# Dads new JD 86 HP 4WD cab tractor w/ FEL



## rsmith335 (Jun 2, 2010)

My Dad has worked hard all of his life and has a farm and cattle. And he desiverves a new tractor! He looked at a new JD w/a cab a couple of weeks ago. Well he says he can't justify buying it. Well here's where you guys come in, we need to come up with as many reasons to justify buying the JD, so lets start listing them. He visits this forum quite a bit, so let convince him.


----------



## Thomas (Nov 1, 2006)

Time saver,which means spending more time doing what you like to do best.
Not getting any younger and your bones/back will thank you in years to come.
Safer.


----------



## Hoodoo Valley (Nov 14, 2006)

Help to Keep a bunch of Americans working, plus that green paint is so darn cool when it's sitting in your yard!! How much are we talking about Rick?


----------



## rsmith335 (Jun 2, 2010)

I think he said $ 43,000.00 He sprays the fields, feeds cattle in the winter, brush hogs, piles dead brush and all kinds of other farm work. And he's a great guy who deservers a cab tractor. I think he's made up his mind not to buy. But he will run across this thread, he visits just to see what kinds of lies and misconceptions I'm spreading. But I'm serous he deservies a new cab JD. So come on guys, let's hear some justifications.


----------



## rsmith335 (Jun 2, 2010)

I talked to Moma Carla yesterday about the tractor, shes going to wait until fall and if he hasn't bought it, she's going to have it delivered to the farm. I like the way she thinks. Dad told me the only reason he didn't buy it last winter, he couldn't afford the wax. I told him I would buy the wax and he will take me up on that, belive me!:lmao:


----------



## BigCubeG (Apr 24, 2011)

In my opinion John Deere has all other tractors beat as far as "quick attach/unattach" for implements. 

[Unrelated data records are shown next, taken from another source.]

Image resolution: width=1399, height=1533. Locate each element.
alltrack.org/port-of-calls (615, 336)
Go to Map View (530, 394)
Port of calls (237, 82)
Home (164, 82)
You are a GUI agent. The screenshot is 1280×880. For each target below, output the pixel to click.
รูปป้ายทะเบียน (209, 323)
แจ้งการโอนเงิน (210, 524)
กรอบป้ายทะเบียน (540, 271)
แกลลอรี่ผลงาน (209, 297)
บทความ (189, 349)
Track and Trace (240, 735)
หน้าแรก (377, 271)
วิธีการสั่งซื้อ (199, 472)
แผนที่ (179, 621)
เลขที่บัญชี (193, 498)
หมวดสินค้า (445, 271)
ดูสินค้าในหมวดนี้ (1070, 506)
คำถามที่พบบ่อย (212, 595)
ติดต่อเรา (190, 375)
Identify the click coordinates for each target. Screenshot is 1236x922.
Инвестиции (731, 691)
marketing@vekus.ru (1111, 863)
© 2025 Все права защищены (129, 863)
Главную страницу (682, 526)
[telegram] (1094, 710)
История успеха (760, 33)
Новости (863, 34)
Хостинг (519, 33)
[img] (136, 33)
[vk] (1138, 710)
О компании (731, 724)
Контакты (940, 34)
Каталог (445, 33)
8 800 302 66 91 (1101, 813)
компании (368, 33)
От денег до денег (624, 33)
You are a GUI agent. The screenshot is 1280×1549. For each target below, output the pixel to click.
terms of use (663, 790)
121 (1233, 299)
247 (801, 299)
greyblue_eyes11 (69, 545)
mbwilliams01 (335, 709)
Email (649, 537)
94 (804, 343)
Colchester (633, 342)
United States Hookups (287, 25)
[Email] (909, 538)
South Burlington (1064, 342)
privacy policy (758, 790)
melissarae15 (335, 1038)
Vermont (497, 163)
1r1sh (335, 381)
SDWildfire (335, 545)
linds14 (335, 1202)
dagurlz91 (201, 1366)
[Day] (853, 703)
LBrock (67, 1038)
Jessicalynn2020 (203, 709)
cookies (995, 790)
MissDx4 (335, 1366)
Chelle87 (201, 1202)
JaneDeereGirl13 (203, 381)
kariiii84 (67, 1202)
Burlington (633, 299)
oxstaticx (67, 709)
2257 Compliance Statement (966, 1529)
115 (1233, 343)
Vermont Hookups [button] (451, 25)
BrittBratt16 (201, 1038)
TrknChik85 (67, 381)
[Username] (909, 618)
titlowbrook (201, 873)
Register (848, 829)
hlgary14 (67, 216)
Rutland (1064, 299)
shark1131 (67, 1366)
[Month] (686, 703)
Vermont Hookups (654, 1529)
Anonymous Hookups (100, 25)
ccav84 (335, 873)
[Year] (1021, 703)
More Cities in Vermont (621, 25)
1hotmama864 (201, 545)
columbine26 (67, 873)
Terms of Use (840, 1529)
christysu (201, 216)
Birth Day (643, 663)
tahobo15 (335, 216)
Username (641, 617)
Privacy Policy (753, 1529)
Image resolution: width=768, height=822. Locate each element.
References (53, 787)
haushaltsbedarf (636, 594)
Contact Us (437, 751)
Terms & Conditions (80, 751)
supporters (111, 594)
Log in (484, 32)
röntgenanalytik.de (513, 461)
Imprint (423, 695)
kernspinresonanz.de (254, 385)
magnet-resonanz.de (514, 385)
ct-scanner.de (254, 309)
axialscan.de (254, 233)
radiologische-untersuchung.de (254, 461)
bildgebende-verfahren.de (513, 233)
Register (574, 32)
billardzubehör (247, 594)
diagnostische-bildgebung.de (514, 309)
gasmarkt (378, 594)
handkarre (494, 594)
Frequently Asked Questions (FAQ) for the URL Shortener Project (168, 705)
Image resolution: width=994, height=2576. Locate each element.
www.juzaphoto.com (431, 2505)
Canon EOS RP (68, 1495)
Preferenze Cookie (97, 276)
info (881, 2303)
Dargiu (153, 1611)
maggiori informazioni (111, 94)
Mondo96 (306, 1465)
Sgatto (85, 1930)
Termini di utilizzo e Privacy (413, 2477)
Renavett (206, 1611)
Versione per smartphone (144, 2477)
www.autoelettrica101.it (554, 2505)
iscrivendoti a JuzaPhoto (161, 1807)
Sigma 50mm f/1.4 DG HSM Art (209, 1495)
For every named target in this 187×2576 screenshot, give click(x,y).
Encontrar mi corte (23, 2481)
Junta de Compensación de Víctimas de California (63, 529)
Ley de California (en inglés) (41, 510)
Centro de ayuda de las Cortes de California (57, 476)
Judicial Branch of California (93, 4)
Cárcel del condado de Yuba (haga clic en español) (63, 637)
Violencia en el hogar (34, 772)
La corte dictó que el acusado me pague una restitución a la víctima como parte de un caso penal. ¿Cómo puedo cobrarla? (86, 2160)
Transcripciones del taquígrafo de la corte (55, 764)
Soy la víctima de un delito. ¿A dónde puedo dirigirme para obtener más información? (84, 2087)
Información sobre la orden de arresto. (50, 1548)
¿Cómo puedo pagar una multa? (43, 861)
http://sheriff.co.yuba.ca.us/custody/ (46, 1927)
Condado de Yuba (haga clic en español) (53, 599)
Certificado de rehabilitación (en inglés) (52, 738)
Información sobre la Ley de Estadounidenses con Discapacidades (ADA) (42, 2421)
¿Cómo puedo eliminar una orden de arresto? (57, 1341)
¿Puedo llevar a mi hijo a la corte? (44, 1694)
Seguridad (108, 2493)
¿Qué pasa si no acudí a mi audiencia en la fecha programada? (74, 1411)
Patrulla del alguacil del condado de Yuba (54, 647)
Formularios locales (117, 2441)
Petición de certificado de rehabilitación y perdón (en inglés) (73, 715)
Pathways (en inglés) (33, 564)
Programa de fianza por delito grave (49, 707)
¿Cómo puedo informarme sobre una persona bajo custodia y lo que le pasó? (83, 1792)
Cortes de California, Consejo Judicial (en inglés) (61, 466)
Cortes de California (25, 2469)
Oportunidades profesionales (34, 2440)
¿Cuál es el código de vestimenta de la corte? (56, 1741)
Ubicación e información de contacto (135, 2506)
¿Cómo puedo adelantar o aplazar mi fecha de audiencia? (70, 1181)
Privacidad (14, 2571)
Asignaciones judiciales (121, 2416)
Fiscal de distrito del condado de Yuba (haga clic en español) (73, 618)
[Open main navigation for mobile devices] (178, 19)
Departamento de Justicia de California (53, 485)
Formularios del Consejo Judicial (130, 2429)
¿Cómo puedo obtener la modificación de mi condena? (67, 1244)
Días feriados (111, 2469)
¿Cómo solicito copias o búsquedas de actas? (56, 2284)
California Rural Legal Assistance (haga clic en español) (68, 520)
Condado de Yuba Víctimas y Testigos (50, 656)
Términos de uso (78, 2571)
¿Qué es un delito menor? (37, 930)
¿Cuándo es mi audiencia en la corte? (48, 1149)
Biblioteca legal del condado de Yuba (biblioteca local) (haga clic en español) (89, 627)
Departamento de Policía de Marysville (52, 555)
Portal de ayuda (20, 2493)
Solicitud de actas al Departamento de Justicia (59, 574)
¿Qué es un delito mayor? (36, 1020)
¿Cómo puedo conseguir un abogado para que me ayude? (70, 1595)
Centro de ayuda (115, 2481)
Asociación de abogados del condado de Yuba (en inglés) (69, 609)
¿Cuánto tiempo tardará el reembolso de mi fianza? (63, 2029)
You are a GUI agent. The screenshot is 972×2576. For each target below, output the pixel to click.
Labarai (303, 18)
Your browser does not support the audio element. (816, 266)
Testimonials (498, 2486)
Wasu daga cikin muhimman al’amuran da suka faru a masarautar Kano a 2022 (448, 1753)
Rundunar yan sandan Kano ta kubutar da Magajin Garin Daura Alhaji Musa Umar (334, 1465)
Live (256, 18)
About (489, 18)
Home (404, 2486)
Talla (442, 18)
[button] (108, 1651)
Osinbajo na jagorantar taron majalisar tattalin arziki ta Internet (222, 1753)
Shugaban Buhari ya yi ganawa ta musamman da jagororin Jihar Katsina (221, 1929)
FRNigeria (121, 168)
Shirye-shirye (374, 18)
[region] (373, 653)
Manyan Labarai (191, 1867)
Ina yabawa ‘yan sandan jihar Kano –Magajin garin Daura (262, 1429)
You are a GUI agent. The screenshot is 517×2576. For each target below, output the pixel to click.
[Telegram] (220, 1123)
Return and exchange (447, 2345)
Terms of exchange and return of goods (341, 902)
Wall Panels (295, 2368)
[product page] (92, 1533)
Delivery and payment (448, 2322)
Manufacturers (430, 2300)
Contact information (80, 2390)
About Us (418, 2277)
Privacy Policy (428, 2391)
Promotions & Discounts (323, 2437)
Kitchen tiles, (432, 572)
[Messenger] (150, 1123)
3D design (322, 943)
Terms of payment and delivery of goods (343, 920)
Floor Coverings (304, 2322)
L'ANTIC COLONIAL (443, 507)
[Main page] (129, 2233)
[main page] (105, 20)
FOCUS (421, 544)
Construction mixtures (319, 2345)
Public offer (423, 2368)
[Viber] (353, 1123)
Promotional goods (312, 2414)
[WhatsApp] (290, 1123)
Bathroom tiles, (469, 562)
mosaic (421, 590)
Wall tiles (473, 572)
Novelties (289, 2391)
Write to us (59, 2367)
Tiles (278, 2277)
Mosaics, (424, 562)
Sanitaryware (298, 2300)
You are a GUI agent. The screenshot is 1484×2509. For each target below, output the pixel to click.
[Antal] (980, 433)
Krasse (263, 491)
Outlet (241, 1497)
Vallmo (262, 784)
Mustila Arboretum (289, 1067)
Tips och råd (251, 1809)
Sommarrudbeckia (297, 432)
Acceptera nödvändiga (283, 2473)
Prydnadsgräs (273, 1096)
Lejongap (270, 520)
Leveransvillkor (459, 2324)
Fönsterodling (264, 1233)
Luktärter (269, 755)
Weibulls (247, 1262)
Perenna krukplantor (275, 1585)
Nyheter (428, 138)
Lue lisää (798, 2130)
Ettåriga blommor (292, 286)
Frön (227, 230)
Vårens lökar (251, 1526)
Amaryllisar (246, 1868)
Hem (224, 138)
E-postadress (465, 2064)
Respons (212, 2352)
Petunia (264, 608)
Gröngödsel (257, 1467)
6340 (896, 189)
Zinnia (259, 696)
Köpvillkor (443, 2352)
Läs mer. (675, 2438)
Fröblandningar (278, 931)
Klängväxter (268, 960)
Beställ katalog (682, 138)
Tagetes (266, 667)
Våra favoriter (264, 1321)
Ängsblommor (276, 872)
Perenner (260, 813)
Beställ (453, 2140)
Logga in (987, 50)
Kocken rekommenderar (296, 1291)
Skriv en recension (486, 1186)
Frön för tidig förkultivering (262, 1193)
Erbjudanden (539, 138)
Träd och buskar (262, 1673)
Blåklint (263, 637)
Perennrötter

(I'm whispering now) I'm a serious fan of old John Deere but I'm not so sure that the new ones live up to the standards set by the old timers. Maybe milking the name a bit and people sure do pay for it too!! I hate to the cynical one but $43,000...thats a lot of dough! 

It's like tractor beam said, "keep America working", they still are a great tractor, and John Deere...what an American legacy!


----------



## Hoodoo Valley (Nov 14, 2006)

BigCubeG said:


> In my opinion John Deere has all other tractors beat as far as "quick attach/unattach" for implements.
> 
> (I'm whispering now) I'm a serious fan of old John Deere but I'm not so sure that the new ones live up to the standards set by the old timers. Maybe milking the name a bit and people sure do pay for it too!! I hate to the cynical one but $43,000...thats a lot of dough!
> 
> It's like tractor beam said, "keep America working", they still are a great tractor, and John Deere...what an American legacy!


I agree though that the name is a bit too diamond studded when it comes to price. Next time around, I'm going with Kubota I believe, but I do think the new JDs are certainly excellent too.


----------